Do you think that mistral need requirement library to install first? I dont see anything related to mistral model in the linux section

AlfanNasution commented 11 months ago

Hello, i'm just curious about the cuda version. Is it possible if we use cuda version 11.2 to run h2ogpt? because i notice your cuda spesification have CUDA version 12.1

pseudotensor commented 11 months ago

cuda 11.7 is normal for h2ogpt install, but various binaries use different cuda versions. The cuda version of your toolkit won't matter if you use conda way to install the env. I'm unsure if 11.2 will work or not.

Shasvinth commented 11 months ago

It seems like there's a CUDA-related error, indicating an issue with GPU availability or compatibility. The error message suggests that a CUDA-capable device is either busy or unavailable.

Here are a few steps you can take to troubleshoot this issue:

Check GPU Availability: Verify that your GPU is working correctly and that CUDA is installed.

Check CUDA Installation: Make sure you have installed the correct version of CUDA that matches your GPU and PyTorch version.

Check PyTorch Installation: Ensure that your PyTorch installation is compatible with your CUDA version.

GPU Memory: Check if your GPU has enough free memory to load the Mistral model.

Use CPU : If you don't have a compatible GPU or encounter issues, you can modify the script to use the CPU instead of the GPU.
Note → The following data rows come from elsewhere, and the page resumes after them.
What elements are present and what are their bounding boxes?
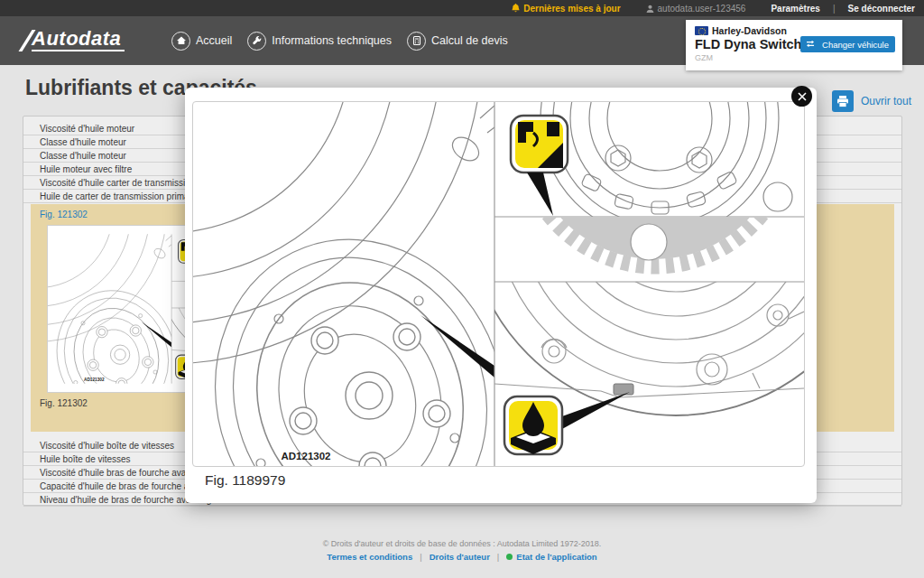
nav-item-label: Informations techniques	[272, 34, 392, 47]
nav-item-label: Accueil	[196, 34, 232, 47]
nav-item-accueil[interactable]: Accueil	[171, 32, 232, 51]
change-vehicle-label: Changer véhicule	[822, 40, 889, 50]
bell-icon	[512, 4, 520, 13]
nav-item-informations-techniques[interactable]: Informations techniques	[247, 32, 392, 51]
vehicle-card: Harley-Davidson FLD Dyna Switchback 1690…	[686, 20, 902, 70]
nav-item-label: Calcul de devis	[431, 34, 508, 47]
figure-drawing	[192, 101, 805, 467]
vehicle-make-row: Harley-Davidson	[695, 25, 893, 36]
topbar-divider: |	[833, 4, 836, 14]
printer-icon	[836, 96, 849, 107]
footer-links: Termes et conditions | Droits d'auteur |…	[0, 552, 924, 562]
nav-item-calcul-de-devis[interactable]: Calcul de devis	[407, 32, 508, 51]
vehicle-make: Harley-Davidson	[712, 25, 787, 36]
open-all-label[interactable]: Ouvrir tout	[861, 95, 911, 107]
status-green-dot	[506, 554, 513, 560]
copyright-link[interactable]: Droits d'auteur	[430, 552, 490, 562]
latest-updates-link[interactable]: Dernières mises à jour	[512, 4, 620, 14]
app-status-link[interactable]: Etat de l'application	[506, 552, 596, 562]
logo-wordmark: Autodata	[32, 28, 125, 51]
copyright-text: © Droits d'auteur et droits de base de d…	[0, 539, 924, 548]
flag-icon	[695, 26, 708, 35]
vehicle-code: GZM	[695, 53, 893, 62]
home-icon	[171, 32, 190, 51]
swap-arrows-icon	[807, 41, 818, 49]
logout-link[interactable]: Se déconnecter	[848, 4, 915, 14]
footer-divider: |	[420, 552, 421, 562]
open-all-control: Ouvrir tout	[832, 90, 911, 112]
current-user: autodata.user-123456	[646, 4, 746, 14]
calculator-icon	[407, 32, 426, 51]
modal-figure-caption: Fig. 1189979	[205, 472, 285, 489]
print-button[interactable]	[832, 90, 854, 112]
autodata-logo[interactable]: Autodata	[25, 28, 125, 51]
app-status-label: Etat de l'application	[516, 552, 596, 562]
wrench-icon	[247, 32, 266, 51]
figure-modal: Fig. 1189979	[185, 88, 817, 503]
change-vehicle-button[interactable]: Changer véhicule	[800, 36, 895, 52]
footer-divider: |	[497, 552, 499, 562]
close-icon[interactable]	[791, 86, 812, 107]
nav-menu: Accueil Informations techniques Calcul d…	[171, 16, 508, 65]
terms-link[interactable]: Termes et conditions	[327, 552, 412, 562]
utility-bar: Dernières mises à jour autodata.user-123…	[0, 0, 924, 16]
settings-link[interactable]: Paramètres	[771, 4, 819, 14]
user-icon	[646, 5, 654, 13]
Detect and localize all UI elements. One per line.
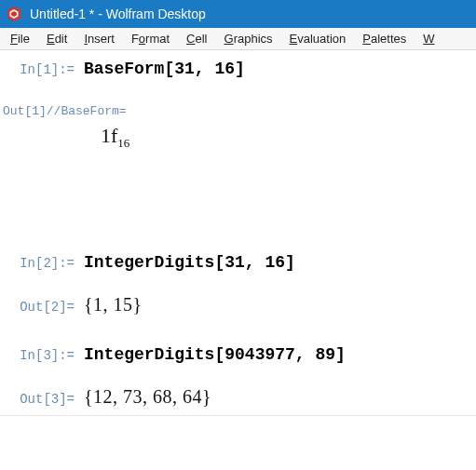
in-label: In[1]:= bbox=[0, 62, 84, 77]
menubar: File Edit Insert Format Cell Graphics Ev… bbox=[0, 28, 476, 50]
in-code[interactable]: IntegerDigits[9043977, 89] bbox=[84, 345, 346, 364]
app-icon bbox=[6, 6, 22, 22]
cell-divider bbox=[0, 415, 476, 416]
out-label-baseform: Out[1]//BaseForm= bbox=[0, 104, 476, 118]
menu-graphics[interactable]: Graphics bbox=[216, 30, 281, 47]
menu-window[interactable]: W bbox=[415, 30, 442, 47]
baseform-subscript: 16 bbox=[117, 136, 129, 150]
out-value-baseform: 1f16 bbox=[0, 124, 476, 151]
out-label: Out[2]= bbox=[0, 300, 84, 315]
menu-insert[interactable]: Insert bbox=[75, 30, 123, 47]
menu-format[interactable]: Format bbox=[123, 30, 178, 47]
menu-cell[interactable]: Cell bbox=[178, 30, 215, 47]
menu-edit[interactable]: Edit bbox=[38, 30, 75, 47]
in-label: In[2]:= bbox=[0, 256, 84, 271]
in-code[interactable]: IntegerDigits[31, 16] bbox=[84, 253, 295, 272]
window-title: Untitled-1 * - Wolfram Desktop bbox=[30, 7, 206, 21]
cell-in-3[interactable]: In[3]:= IntegerDigits[9043977, 89] bbox=[0, 345, 476, 364]
out-label: Out[3]= bbox=[0, 392, 84, 407]
cell-out-2: Out[2]= {1, 15} bbox=[0, 294, 476, 316]
titlebar[interactable]: Untitled-1 * - Wolfram Desktop bbox=[0, 0, 476, 28]
out-value: {1, 15} bbox=[84, 294, 143, 316]
notebook-area[interactable]: In[1]:= BaseForm[31, 16] Out[1]//BaseFor… bbox=[0, 50, 476, 416]
cell-out-3: Out[3]= {12, 73, 68, 64} bbox=[0, 386, 476, 408]
in-code[interactable]: BaseForm[31, 16] bbox=[84, 60, 245, 78]
cell-in-2[interactable]: In[2]:= IntegerDigits[31, 16] bbox=[0, 253, 476, 272]
menu-palettes[interactable]: Palettes bbox=[354, 30, 415, 47]
out-value: {12, 73, 68, 64} bbox=[84, 386, 211, 408]
cell-in-1[interactable]: In[1]:= BaseForm[31, 16] bbox=[0, 60, 476, 78]
menu-evaluation[interactable]: Evaluation bbox=[281, 30, 355, 47]
in-label: In[3]:= bbox=[0, 348, 84, 363]
baseform-main: 1f bbox=[101, 124, 117, 147]
menu-file[interactable]: File bbox=[2, 30, 38, 47]
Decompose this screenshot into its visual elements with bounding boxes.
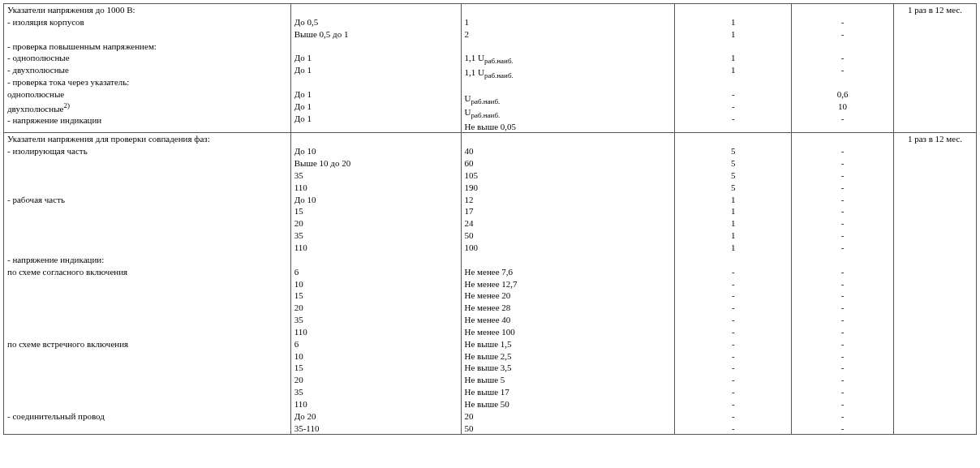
text: Uраб.наиб. bbox=[465, 92, 672, 106]
text: - напряжение индикации: bbox=[7, 254, 287, 266]
text: 24 bbox=[465, 217, 672, 230]
text: 5 bbox=[678, 170, 788, 182]
text: До 1 bbox=[294, 64, 458, 76]
text: - соединительный провод bbox=[7, 410, 287, 423]
text: До 1 bbox=[294, 52, 458, 64]
text: - изолирующая часть bbox=[7, 145, 287, 157]
cell-current: - - - - 0,6 10 - bbox=[792, 4, 894, 133]
text: 1 bbox=[678, 230, 788, 242]
text: Не выше 1,5 bbox=[465, 338, 672, 350]
text: 1 bbox=[678, 205, 788, 217]
subscript: раб.наиб. bbox=[484, 71, 514, 79]
text bbox=[678, 41, 788, 53]
text bbox=[795, 41, 890, 53]
text: 17 bbox=[465, 205, 672, 217]
text: Не выше 17 bbox=[465, 386, 672, 398]
text: 1 bbox=[678, 242, 788, 254]
text: по схеме встречного включения bbox=[7, 338, 287, 350]
text: 50 bbox=[465, 423, 672, 435]
text: - двухполюсные bbox=[7, 64, 287, 76]
text bbox=[7, 314, 287, 326]
text: 35 bbox=[294, 170, 458, 182]
text bbox=[7, 398, 287, 410]
text: - bbox=[795, 290, 890, 302]
text bbox=[7, 302, 287, 314]
text: - bbox=[795, 217, 890, 230]
text: - bbox=[795, 423, 890, 435]
text: 20 bbox=[294, 302, 458, 314]
standards-table: Указатели напряжения до 1000 В: - изоляц… bbox=[3, 3, 977, 435]
text: До 1 bbox=[294, 101, 458, 113]
text: До 1 bbox=[294, 88, 458, 101]
table-row: Указатели напряжения до 1000 В: - изоляц… bbox=[4, 4, 977, 133]
text: 1,1 Uраб.наиб. bbox=[465, 52, 672, 66]
text: 1 bbox=[678, 28, 788, 41]
text: 1,1 U bbox=[465, 53, 484, 62]
text bbox=[795, 76, 890, 88]
text: - bbox=[795, 398, 890, 410]
text: 1 bbox=[465, 16, 672, 28]
text: Не менее 100 bbox=[465, 326, 672, 338]
text: 10 bbox=[294, 278, 458, 290]
text: - bbox=[678, 113, 788, 125]
text: - bbox=[795, 16, 890, 28]
text: - bbox=[795, 157, 890, 170]
text: - bbox=[795, 374, 890, 386]
text bbox=[7, 28, 287, 41]
text bbox=[795, 254, 890, 266]
text bbox=[465, 4, 672, 16]
text: 35-110 bbox=[294, 423, 458, 435]
text: 105 bbox=[465, 170, 672, 182]
text: 35 bbox=[294, 386, 458, 398]
text bbox=[7, 217, 287, 230]
text: Не менее 40 bbox=[465, 314, 672, 326]
text: - bbox=[678, 266, 788, 278]
text: 1 bbox=[678, 217, 788, 230]
text: 1,1 U bbox=[465, 67, 484, 77]
subscript: раб.наиб. bbox=[471, 97, 500, 105]
text: - bbox=[678, 314, 788, 326]
text: - напряжение индикации bbox=[7, 114, 287, 127]
text: - проверка повышенным напряжением: bbox=[7, 41, 287, 53]
text: 1 bbox=[678, 194, 788, 206]
text bbox=[7, 374, 287, 386]
text bbox=[7, 326, 287, 338]
text: Не выше 5 bbox=[465, 374, 672, 386]
text bbox=[7, 230, 287, 242]
text: 1 bbox=[678, 16, 788, 28]
text: 5 bbox=[678, 182, 788, 194]
superscript: 2) bbox=[63, 101, 70, 109]
text: 1 bbox=[678, 64, 788, 76]
text: 1 bbox=[678, 52, 788, 64]
text: - bbox=[795, 52, 890, 64]
text: - bbox=[795, 64, 890, 76]
text: - bbox=[678, 398, 788, 410]
text: До 10 bbox=[294, 145, 458, 157]
text: - bbox=[795, 338, 890, 350]
text: Uраб.наиб. bbox=[465, 106, 672, 120]
cell-value: 1 2 1,1 Uраб.наиб. 1,1 Uраб.наиб. Uраб.н… bbox=[461, 4, 675, 133]
text: 0,6 bbox=[795, 88, 890, 101]
text bbox=[294, 41, 458, 53]
text: - bbox=[795, 205, 890, 217]
text: - bbox=[795, 28, 890, 41]
text bbox=[7, 157, 287, 170]
text: 110 bbox=[294, 182, 458, 194]
cell-value: 40 60 105 190 12 17 24 50 100 Не менее 7… bbox=[461, 133, 675, 435]
text: - bbox=[795, 350, 890, 363]
text bbox=[465, 41, 672, 53]
text bbox=[678, 133, 788, 145]
text: 6 bbox=[294, 266, 458, 278]
cell-duration: 5 5 5 5 1 1 1 1 1 - - - - - - - - - - - … bbox=[675, 133, 792, 435]
text: 20 bbox=[465, 410, 672, 423]
text: - bbox=[678, 290, 788, 302]
cell-range: До 0,5 Выше 0,5 до 1 До 1 До 1 До 1 До 1… bbox=[290, 4, 461, 133]
text bbox=[294, 133, 458, 145]
text bbox=[465, 133, 672, 145]
text: 110 bbox=[294, 242, 458, 254]
text: 15 bbox=[294, 205, 458, 217]
text: двухполюсные bbox=[7, 103, 63, 113]
text bbox=[7, 170, 287, 182]
text: - bbox=[795, 326, 890, 338]
text bbox=[678, 4, 788, 16]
os.environ["CUDA_VISIBLE_DEVICES"] = "-1" # Use CPU

AlfanNasution commented 11 months ago

I've tried to install the correst version of CUDA that matches my GPU and PyTorch version. It seems that the PyTorch cannot detect my GPU because of the CUDA Version didn't match, the latest version of CUDA in my GPU is 11.2 so i've tried installed pyTorch=1.10.1 that support cuda 11.1 since no PyTorch version that support cuda 11.2 based on the https://pytorch.org/get-started/previous-versions/ . And when i tried to run this code, it return False import torch print(torch.cuda.is_available()) image

pseudotensor commented 11 months ago

For windows, in some cases people had to do:

pip install torch==2.0.0+cu117 torchvision==0.15.1+cu117 torchaudio==2.0.1 --index-url https://download.pytorch.org/whl/cu117

separately and then GPU was seen, while just:

pip install -r requirements.txt --extra-index-url https://download.pytorch.org/whl/cu117

would not give GPU as visible, but I've not seen that.

pseudotensor commented 11 months ago

@AlfanNasution Please try with --max_seq_len=2048 or use 4096, because by default mistral will try to run with 32k context (the max from config.json) You are probably just running out of GPU memory.